Church of Saints Constantine and Helen, Hypsomatheia
During the first years that followed the Fall of Constantinople in 1453 the district of Hypsomatheia was populated by Christian Karamans or Karamanlides from Cappadocia. The church complex is situated close to the famous but now ruined Monastery of Studion, founded in 463. This monastery was occupied by the order of the Akoimitoi (Acoemetac) monks, 'the sleepless ones', an austere order which exercised a strong influence over ecclesiastical affairs in the fifth and sixth centuries and later during the period of Church controversies. The Akoimitoi introduced 'continual worship' in the form of 'perpetual psalmody', professing that «hymns chanted to God must never be disrupted.»
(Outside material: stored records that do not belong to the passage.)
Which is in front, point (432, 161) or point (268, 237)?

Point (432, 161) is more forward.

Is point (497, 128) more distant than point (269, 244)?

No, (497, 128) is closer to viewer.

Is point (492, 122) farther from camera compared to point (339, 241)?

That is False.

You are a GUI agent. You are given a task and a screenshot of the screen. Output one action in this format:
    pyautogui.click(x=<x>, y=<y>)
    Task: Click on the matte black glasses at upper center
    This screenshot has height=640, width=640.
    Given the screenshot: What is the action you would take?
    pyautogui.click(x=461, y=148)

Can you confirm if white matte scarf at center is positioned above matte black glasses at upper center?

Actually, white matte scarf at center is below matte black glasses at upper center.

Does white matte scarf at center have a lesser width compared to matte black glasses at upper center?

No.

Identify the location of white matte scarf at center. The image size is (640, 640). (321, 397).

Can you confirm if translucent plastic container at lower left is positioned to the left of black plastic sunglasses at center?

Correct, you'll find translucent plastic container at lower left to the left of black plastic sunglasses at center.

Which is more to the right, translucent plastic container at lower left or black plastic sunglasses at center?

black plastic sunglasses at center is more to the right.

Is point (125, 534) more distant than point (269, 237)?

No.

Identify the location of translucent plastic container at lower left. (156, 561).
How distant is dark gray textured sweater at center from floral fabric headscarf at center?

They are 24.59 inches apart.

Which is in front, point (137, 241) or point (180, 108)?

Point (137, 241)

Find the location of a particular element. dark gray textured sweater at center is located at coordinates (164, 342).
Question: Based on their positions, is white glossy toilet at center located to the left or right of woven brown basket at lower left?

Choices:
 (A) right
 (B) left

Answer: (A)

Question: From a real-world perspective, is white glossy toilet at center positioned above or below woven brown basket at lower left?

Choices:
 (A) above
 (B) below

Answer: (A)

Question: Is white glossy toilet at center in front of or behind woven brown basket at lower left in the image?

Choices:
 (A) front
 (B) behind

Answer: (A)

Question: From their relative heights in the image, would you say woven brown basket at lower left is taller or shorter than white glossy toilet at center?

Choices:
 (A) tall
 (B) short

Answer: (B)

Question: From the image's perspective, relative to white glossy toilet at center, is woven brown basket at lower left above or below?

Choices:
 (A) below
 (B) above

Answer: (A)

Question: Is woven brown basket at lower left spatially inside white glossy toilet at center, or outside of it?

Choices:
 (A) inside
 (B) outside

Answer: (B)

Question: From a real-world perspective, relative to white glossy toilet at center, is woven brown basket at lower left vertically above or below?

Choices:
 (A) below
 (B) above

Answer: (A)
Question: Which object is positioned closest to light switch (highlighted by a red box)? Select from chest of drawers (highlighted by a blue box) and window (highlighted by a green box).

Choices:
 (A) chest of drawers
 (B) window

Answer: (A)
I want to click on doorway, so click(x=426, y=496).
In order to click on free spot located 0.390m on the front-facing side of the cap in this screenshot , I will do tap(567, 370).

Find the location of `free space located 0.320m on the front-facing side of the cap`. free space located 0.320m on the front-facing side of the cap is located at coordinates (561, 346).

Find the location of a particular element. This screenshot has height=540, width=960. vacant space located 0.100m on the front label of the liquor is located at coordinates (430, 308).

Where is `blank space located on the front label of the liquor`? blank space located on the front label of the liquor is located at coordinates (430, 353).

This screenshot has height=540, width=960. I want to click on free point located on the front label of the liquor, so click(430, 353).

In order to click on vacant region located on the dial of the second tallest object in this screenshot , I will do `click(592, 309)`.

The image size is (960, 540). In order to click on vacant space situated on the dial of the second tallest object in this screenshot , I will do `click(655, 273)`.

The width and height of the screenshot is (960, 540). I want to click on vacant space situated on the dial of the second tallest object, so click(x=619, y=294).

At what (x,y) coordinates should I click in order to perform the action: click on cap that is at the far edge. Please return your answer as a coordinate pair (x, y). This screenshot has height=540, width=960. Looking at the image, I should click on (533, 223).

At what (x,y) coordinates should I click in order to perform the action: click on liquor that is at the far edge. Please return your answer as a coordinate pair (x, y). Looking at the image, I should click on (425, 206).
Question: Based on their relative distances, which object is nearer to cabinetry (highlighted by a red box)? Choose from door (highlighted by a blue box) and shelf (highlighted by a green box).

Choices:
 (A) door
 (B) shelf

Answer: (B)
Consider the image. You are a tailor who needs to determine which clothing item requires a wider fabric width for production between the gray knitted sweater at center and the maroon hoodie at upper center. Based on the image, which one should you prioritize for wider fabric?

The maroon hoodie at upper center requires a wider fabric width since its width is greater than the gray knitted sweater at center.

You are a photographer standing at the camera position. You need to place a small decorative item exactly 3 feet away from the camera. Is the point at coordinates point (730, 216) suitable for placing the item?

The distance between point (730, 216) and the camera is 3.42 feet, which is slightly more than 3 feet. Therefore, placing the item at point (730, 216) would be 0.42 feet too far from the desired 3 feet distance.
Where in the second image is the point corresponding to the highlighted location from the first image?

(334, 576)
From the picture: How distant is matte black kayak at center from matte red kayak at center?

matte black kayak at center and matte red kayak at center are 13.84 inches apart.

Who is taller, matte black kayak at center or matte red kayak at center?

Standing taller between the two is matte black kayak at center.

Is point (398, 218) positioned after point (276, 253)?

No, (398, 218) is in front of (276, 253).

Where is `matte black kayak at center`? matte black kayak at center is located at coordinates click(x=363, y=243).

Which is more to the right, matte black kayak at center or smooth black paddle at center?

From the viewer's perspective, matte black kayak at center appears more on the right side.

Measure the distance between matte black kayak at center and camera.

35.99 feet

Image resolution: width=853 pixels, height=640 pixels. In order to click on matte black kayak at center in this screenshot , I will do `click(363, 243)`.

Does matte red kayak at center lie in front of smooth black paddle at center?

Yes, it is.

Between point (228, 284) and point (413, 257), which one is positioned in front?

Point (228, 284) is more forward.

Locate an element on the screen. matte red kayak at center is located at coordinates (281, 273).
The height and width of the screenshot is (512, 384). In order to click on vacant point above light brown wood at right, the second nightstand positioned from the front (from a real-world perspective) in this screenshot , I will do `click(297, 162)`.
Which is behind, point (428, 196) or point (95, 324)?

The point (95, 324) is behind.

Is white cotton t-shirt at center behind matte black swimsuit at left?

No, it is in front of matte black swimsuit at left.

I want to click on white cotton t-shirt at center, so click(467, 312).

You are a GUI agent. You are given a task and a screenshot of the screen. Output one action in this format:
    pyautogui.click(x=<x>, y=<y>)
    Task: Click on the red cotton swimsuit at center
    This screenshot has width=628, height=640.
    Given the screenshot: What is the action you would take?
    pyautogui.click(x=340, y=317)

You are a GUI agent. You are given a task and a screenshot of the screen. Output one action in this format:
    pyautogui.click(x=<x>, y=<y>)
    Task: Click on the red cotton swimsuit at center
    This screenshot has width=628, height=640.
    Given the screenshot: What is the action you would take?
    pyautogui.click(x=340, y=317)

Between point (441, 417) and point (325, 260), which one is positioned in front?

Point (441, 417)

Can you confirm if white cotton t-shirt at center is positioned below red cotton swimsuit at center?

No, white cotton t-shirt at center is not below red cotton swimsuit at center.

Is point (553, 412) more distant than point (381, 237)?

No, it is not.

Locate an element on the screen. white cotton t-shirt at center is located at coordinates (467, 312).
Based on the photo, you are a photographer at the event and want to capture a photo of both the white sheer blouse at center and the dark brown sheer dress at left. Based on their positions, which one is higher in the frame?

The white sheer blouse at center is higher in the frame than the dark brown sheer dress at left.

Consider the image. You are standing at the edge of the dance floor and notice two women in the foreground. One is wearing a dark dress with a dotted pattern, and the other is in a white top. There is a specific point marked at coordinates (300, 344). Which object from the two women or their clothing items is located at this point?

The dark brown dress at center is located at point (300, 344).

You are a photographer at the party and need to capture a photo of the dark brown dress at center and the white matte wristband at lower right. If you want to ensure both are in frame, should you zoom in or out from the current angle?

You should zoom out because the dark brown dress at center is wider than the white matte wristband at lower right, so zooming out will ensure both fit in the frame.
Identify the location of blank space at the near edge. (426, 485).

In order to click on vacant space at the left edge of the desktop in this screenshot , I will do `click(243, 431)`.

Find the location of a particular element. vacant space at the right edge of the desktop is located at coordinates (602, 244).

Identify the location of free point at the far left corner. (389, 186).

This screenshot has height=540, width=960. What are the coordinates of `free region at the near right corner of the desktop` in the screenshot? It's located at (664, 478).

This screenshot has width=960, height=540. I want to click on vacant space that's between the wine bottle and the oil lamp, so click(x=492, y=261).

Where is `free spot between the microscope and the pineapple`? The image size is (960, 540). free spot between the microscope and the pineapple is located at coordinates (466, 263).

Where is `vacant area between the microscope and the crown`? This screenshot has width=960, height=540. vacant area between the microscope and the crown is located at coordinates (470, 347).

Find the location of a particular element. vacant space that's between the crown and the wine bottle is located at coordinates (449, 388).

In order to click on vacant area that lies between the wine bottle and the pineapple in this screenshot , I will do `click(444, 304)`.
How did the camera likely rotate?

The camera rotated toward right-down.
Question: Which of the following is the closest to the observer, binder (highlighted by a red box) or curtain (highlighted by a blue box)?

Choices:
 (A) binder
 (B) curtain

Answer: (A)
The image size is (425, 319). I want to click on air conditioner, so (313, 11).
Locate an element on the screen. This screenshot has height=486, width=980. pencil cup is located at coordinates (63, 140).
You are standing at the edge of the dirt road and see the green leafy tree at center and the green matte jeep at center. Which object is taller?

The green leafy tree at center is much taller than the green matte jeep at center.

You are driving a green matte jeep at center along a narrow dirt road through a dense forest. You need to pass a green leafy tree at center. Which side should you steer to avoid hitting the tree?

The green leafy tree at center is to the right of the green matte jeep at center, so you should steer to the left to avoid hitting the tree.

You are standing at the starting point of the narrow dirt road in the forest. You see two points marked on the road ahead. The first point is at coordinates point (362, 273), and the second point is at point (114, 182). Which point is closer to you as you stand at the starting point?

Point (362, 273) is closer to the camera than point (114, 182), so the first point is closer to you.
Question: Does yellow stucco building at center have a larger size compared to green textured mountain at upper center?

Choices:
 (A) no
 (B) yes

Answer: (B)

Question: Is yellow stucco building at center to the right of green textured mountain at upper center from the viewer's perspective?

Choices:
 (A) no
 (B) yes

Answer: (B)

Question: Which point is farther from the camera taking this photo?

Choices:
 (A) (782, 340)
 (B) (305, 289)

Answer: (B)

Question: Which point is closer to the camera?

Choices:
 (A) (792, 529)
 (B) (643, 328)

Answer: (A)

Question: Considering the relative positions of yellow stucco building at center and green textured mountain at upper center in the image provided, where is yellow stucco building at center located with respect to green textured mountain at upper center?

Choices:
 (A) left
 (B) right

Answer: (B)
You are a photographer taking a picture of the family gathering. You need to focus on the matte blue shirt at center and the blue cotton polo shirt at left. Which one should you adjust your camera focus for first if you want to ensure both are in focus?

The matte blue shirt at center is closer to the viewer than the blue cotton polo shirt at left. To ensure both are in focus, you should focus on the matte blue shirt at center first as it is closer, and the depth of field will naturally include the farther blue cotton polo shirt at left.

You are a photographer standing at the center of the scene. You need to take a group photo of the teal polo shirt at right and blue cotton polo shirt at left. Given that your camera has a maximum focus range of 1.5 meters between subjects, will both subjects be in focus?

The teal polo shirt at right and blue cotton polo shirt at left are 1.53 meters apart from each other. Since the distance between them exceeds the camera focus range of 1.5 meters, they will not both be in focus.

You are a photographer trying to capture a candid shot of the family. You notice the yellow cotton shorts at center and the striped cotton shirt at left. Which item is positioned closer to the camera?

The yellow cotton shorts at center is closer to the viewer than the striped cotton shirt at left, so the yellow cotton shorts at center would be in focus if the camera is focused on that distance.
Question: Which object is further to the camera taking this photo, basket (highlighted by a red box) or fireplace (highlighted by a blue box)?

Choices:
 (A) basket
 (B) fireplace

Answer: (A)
The church is the focal point of the parish. For this reason there are within its enclosure other buildings such as administrative offices, soup kitchens, refreshment rooms, and the Photiades School. Photiades was the uncle of Constantine Cavafis, the Alexandrian poet, who lived for a time in his relative’s house close to the church.
With its vast narthex, wall-mounted reliefs and beautiful templon, the church edifice is relatively well preserved, but in this instance, too, damp is causing problems. Yet everything shows signs of being cared for and the courtyard is spotlessly clean. The chairman of the parish council is always ready to offer visitors tea with bread-rings from the adjacent bakery.